The children’s charity said the academic study – carried out by researchers at University College London (UCL) – shows the need for children in Northern Ireland to be afforded the same legal protection from physical punishment as those in Scotland and Wales.
Published in the journal ‘Child, Abuse and Neglect,’ the study investigates the long-term effects of adverse childhood experiences (ACEs) on children between the ages of three and 14.
The researchers found that those who have no or few adverse experiences as young children fare best of all, and that those who have more negative experiences “are more likely to behave antisocially and have poor mental health” such as anxiety and depressive symptoms.
Natalie Whelehan, NSPCC Northern Ireland said physical punishment is “never reasonable nor justifiable”.
She said: “We know from Childline that physical abuse leaves children feeling scared and helpless, while some tell us of their inability to sleep or eat and others turn to binge drinking and self-harming as a way to cope.
“The findings from this research, reinforcing existing evidence that physical punishment can also have long-lasting effects, highlights why Northern Ireland must join Scotland and Wales in ensuring the physical assault of children is never ‘reasonable’ nor ‘justifiable.’”
Ms Whelehan added: “The Northern Ireland Assembly is behind the curve on this issue and urgently needs to change the law so children in Northern Ireland have the same protection as those in other parts of the UK.”

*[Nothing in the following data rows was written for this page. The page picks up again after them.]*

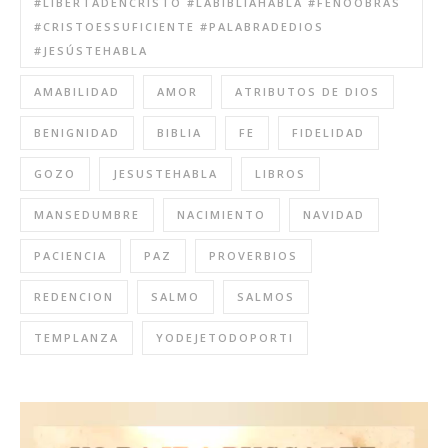
#LIBERTADENCRISTO #LABIBLIAHABLA #FENOOBRAS
#CRISTOESSUFICIENTE #PALABRADEDIOS
#JESÚSTEHABLA
AMABILIDAD
AMOR
ATRIBUTOS DE DIOS
BENIGNIDAD
BIBLIA
FE
FIDELIDAD
GOZO
JESUSTEHABLA
LIBROS
MANSEDUMBRE
NACIMIENTO
NAVIDAD
PACIENCIA
PAZ
PROVERBIOS
REDENCION
SALMO
SALMOS
TEMPLANZA
YODEJETODOPORTI
Reproductor
de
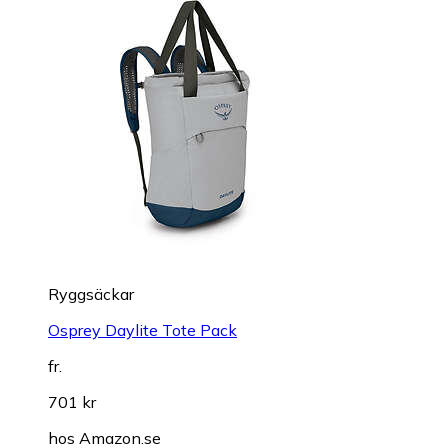
Ryggsäckar
Osprey Daylite Tote Pack
fr.
701 kr
hos
Amazon.se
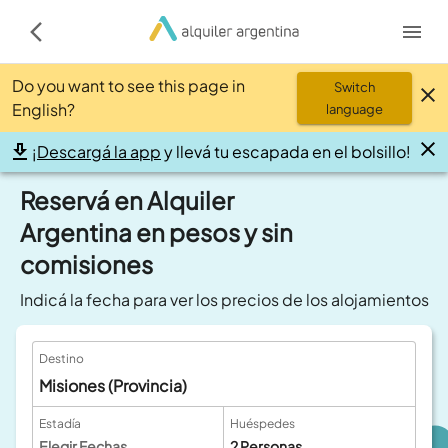
Do you want to see this page in
Switch
English?
language
¡
Descargá la app
y llevá tu escapada en el bolsillo!
Reservá en Alquiler
Argentina en pesos y sin
comisiones
Indicá la fecha para ver los precios de los alojamientos
Destino
Misiones (Provincia)
Estadía
Huéspedes
Elegir Fechas
2
Personas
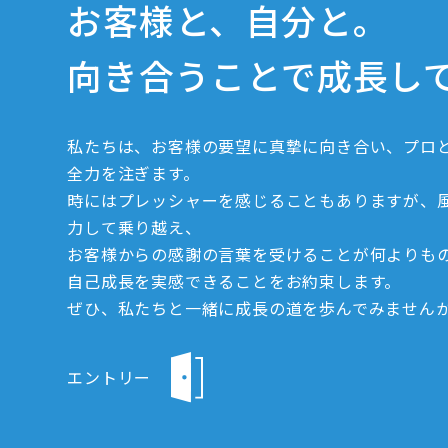
お客様と、自分と。
向き合うことで成長し
私たちは、お客様の要望に真摯に向き合い、プロ
全力を注ぎます。
時にはプレッシャーを感じることもありますが、
力して乗り越え、
お客様からの感謝の言葉を受けることが何よりも
自己成長を実感できることをお約束します。
ぜひ、私たちと一緒に成長の道を歩んでみません
エントリー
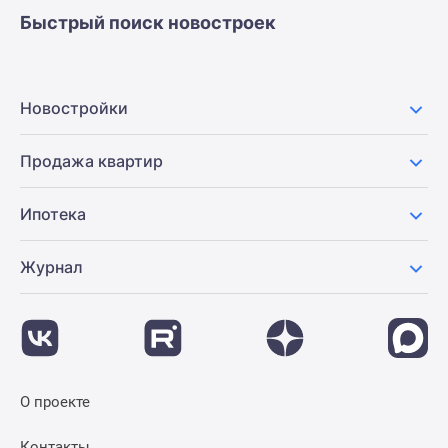
Быстрый поиск новостроек
Новостройки
Продажа квартир
Ипотека
Журнал
О проекте
Контакты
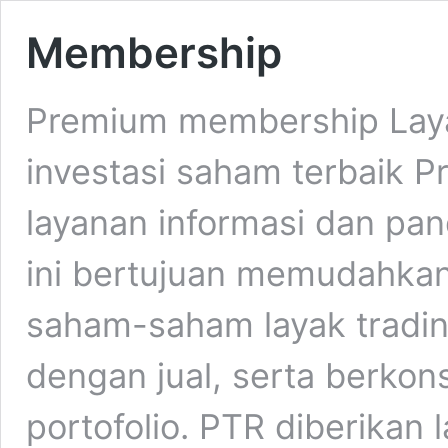
Membership
Premium membership Laya
investasi saham terbaik 
layanan informasi dan pa
ini bertujuan memudahkan
saham-saham layak tradi
dengan jual, serta berkons
portofolio. PTR diberikan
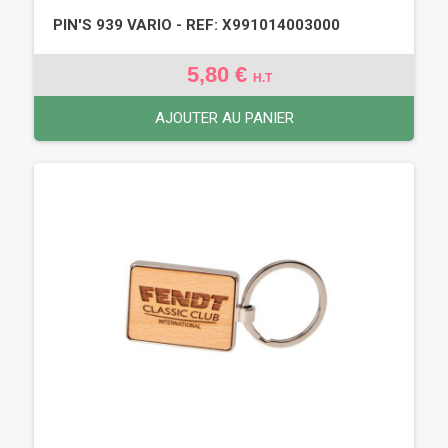
PIN'S 939 VARIO - REF: X991014003000
5,80 €
H.T
AJOUTER AU PANIER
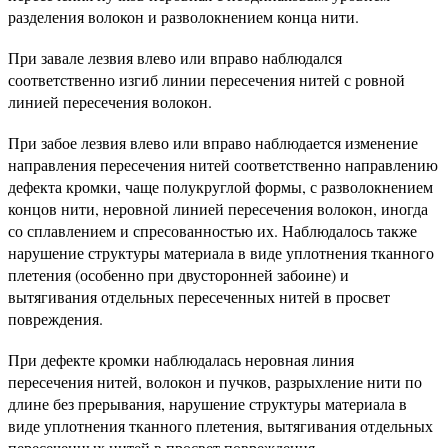
разделения волокон и разволокнением конца нити.
При завале лезвия влево или вправо наблюдался
соответственно изгиб линии пересечения нитей с ровной
линией пересечения волокон.
При забое лезвия влево или вправо наблюдается изменение
направления пересечения нитей соответственно направлению
дефекта кромки, чаще полукруглой формы, с разволокнением
концов нити, неровной линией пересечения волокон, иногда
со сплавлением и спресованностью их. Наблюдалось также
нарушение структуры материала в виде уплотнения тканного
плетения (особенно при двусторонней забоине) и
вытягивания отдельных пересеченных нитей в просвет
повреждения.
При дефекте кромки наблюдалась неровная линия
пересечения нитей, волокон и пучков, разрыхление нити по
длине без прерывания, нарушение структуры материала в
виде уплотнения тканного плетения, вытягивания отдельных
пересеченных нитей в просвет повреждения.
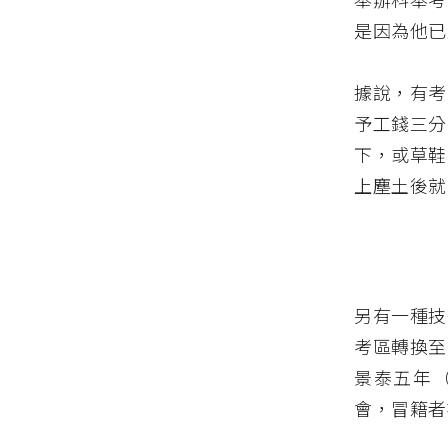
是因為他已
據說，有考
予工錢三分
下，或草鞋
上塵土後就
另有一種技
考區轉換至
景泰五年（
會，冒籍者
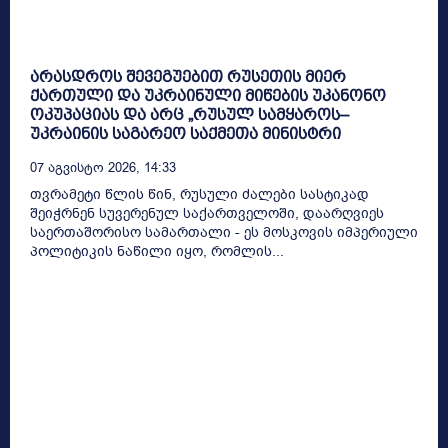
არასდროს შევეგუებით რუსეთის მიერ
ქართული და უკრაინული მიწების უკანონო
ოკუპაციას და არც „რუსულ სამყაროს–
უკრაინის საგარეო საქმეთა მინისტრი
07 Აგვისტო 2026, 14:33
თვრამეტი წლის წინ, რუსული ძალები სასტიკად
შეიჭრნენ სუვერენულ საქართველოში, დაარღვიეს
საერთაშორისო სამართალი - ეს მოსკოვის იმპერიული
პოლიტიკის ნაწილი იყო, რომლის...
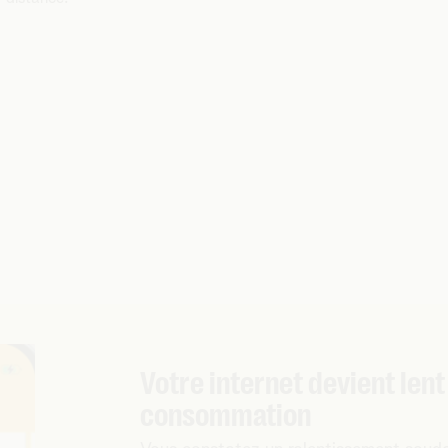
Votre internet devient lent
consommation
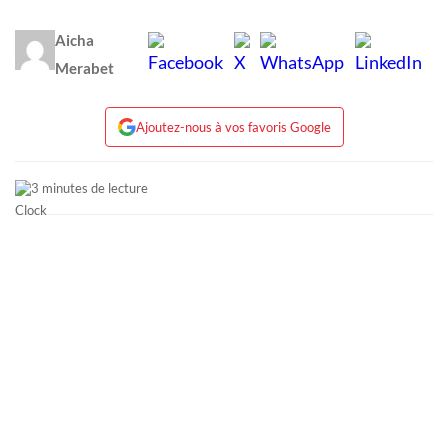
Aicha
Merabet
Ajoutez-nous à vos favoris Google
3 minutes de lecture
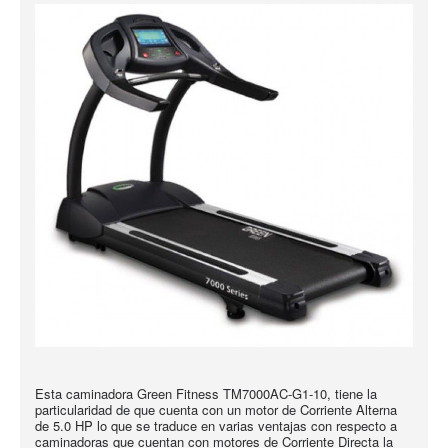
Esta caminadora Green Fitness TM7000AC-G1-10, tiene la
particularidad de que cuenta con un motor de Corriente Alterna
de 5.0 HP lo que se traduce en varias ventajas con respecto a
caminadoras que cuentan con motores de Corriente Directa la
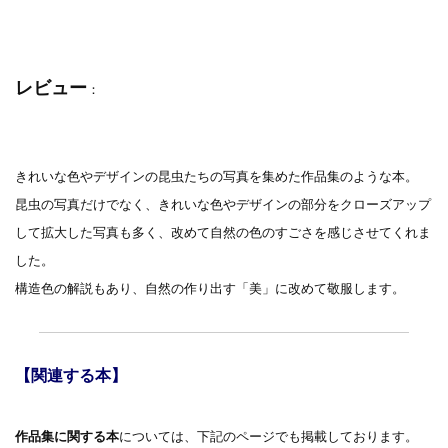
レビュー
：
きれいな色やデザインの昆虫たちの写真を集めた作品集のような本。
昆虫の写真だけでなく、きれいな色やデザインの部分をクローズアップ
して拡大した写真も多く、改めて自然の色のすごさを感じさせてくれま
した。
構造色の解説もあり、自然の作り出す「美」に改めて敬服します。
【関連する本】
作品集に関する本
については、下記のページでも掲載しております。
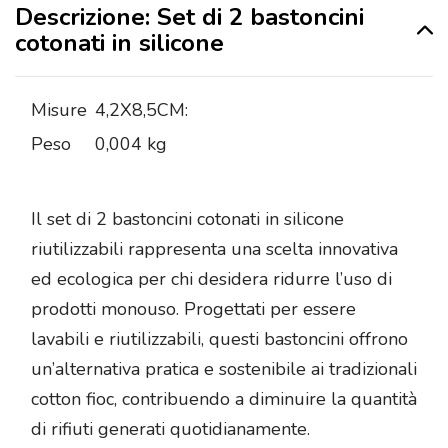
Descrizione: Set di 2 bastoncini
cotonati in silicone
Misure
4,2X8,5CM:
Peso
0,004 kg
Il set di 2 bastoncini cotonati in silicone
riutilizzabili rappresenta una scelta innovativa
ed ecologica per chi desidera ridurre l’uso di
prodotti monouso. Progettati per essere
lavabili e riutilizzabili, questi bastoncini offrono
un’alternativa pratica e sostenibile ai tradizionali
cotton fioc, contribuendo a diminuire la quantità
di rifiuti generati quotidianamente.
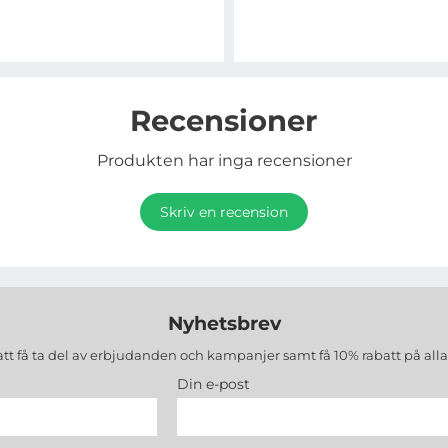
Recensioner
Produkten har inga recensioner
Skriv en recension
Nyhetsbrev
att få ta del av erbjudanden och kampanjer samt få 10% rabatt på all
Din e-post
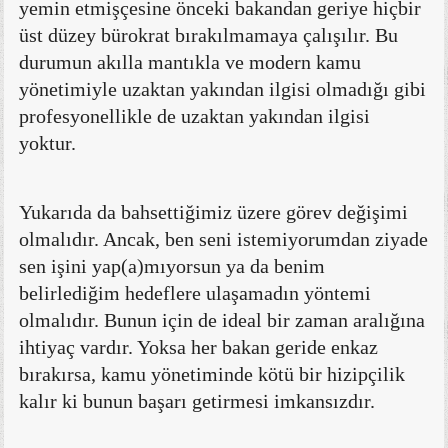
yemin etmişçesine önceki bakandan geriye hiçbir
üst düzey bürokrat bırakılmamaya çalışılır. Bu
durumun akılla mantıkla ve modern kamu
yönetimiyle uzaktan yakından ilgisi olmadığı gibi
profesyonellikle de uzaktan yakından ilgisi
yoktur.
Yukarıda da bahsettiğimiz üzere görev değişimi
olmalıdır. Ancak, ben seni istemiyorumdan ziyade
sen işini yap(a)mıyorsun ya da benim
belirlediğim hedeflere ulaşamadın yöntemi
olmalıdır. Bunun için de ideal bir zaman aralığına
ihtiyaç vardır. Yoksa her bakan geride enkaz
bırakırsa, kamu yönetiminde kötü bir hizipçilik
kalır ki bunun başarı getirmesi imkansızdır.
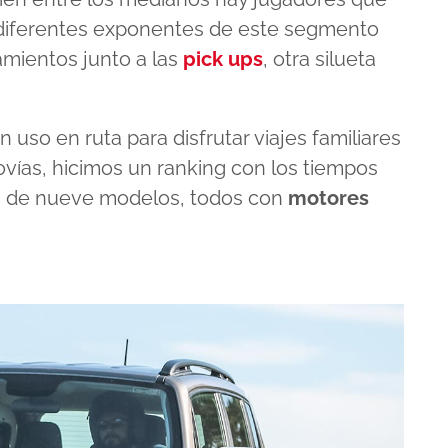
, diferentes exponentes de este segmento
amientos junto a las
pick ups
, otra silueta
 uso en ruta para disfrutar viajes familiares
ovías, hicimos un ranking con los tiempos
h
de nueve modelos, todos con
motores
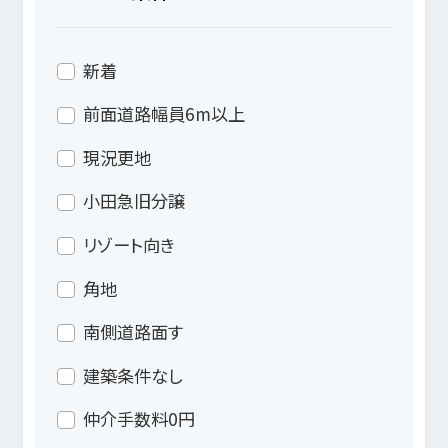
新着
前面道路幅員6m以上
現況更地
小田急旧分譲
リゾート向き
角地
南側道路面す
建築条件なし
仲介手数料0円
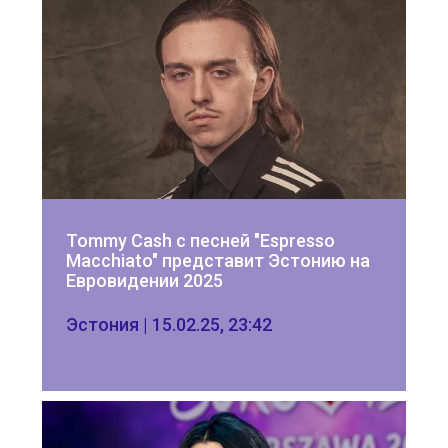
Tommy Cash с песней "Espresso 
Macchiato" представит Эстонию на 
Евровидении 2025
Эстония | 15.02.25, 23:42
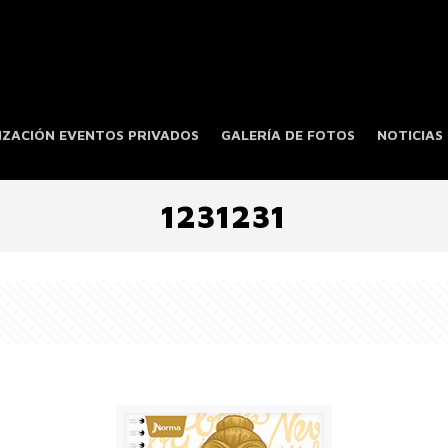
ZACIÓN EVENTOS PRIVADOS
GALERÍA DE FOTOS
NOTICIAS
1231231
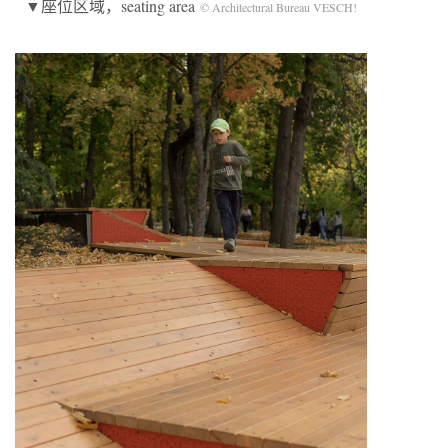
▼座位区域，seating area
© Architectural Bureau VESCH!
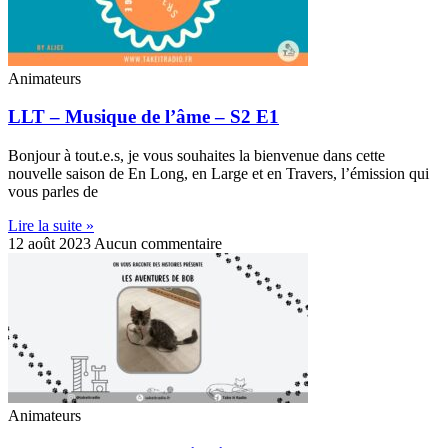
Animateurs
LLT – Musique de l’âme – S2 E1
Bonjour à tout.e.s, je vous souhaites la bienvenue dans cette
nouvelle saison de En Long, en Large et en Travers, l’émission qui
vous parles de
Lire la suite »
12 août 2023
Aucun commentaire
Animateurs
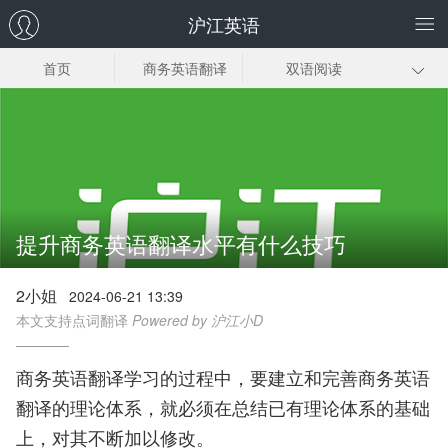
沪江英语
首页
商务英语翻译
双语阅读
法律英语翻译
口译实践
英语翻译技巧
英语翻译笔记
英语读书笔记
翻译资料
提升商务英语翻译水平有什么技巧
2小姐
2024-06-21 13:39
本文支持点词翻译
Powered by 沪江小D
商务英语翻译学习的过程中，要建立和完善商务英语
翻译的理论体系，就必须在总结已有理论体系的基础
上，对其不断加以修改。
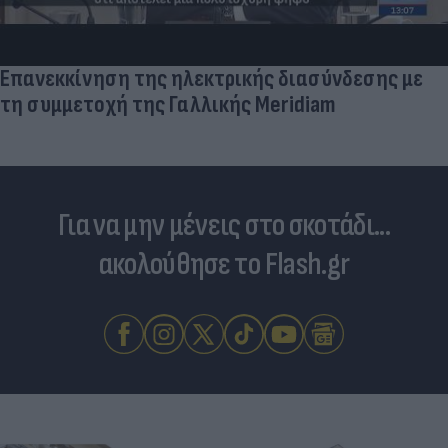
Επανεκκίνηση της ηλεκτρικής διασύνδεσης με
τη συμμετοχή της Γαλλικής Meridiam
Για να μην μένεις στο σκοτάδι...
ακολούθησε το Flash.gr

The most common ACEs were found to be parental depression, harsh parenting, smacking, use of force between parents, and parental alcohol misuse.
Boys were slightly more likely than girls to have experienced harsh parenting and smacking, and also more likely to exhibit challenging behaviour but overall, researchers found no significant gender differences when it came to the effects on children’s mental health.
Dr Rebecca Lacey of UCL said: “The evidence around the long term negative effects of harsh parenting and physical punishment on children’s health and happiness is irrefutable.
“The current pandemic has placed additional pressures on couples and families and there are fears over increases in violence particularly towards women and children. Never a more important time then to ensure that those women and children are protected in law.”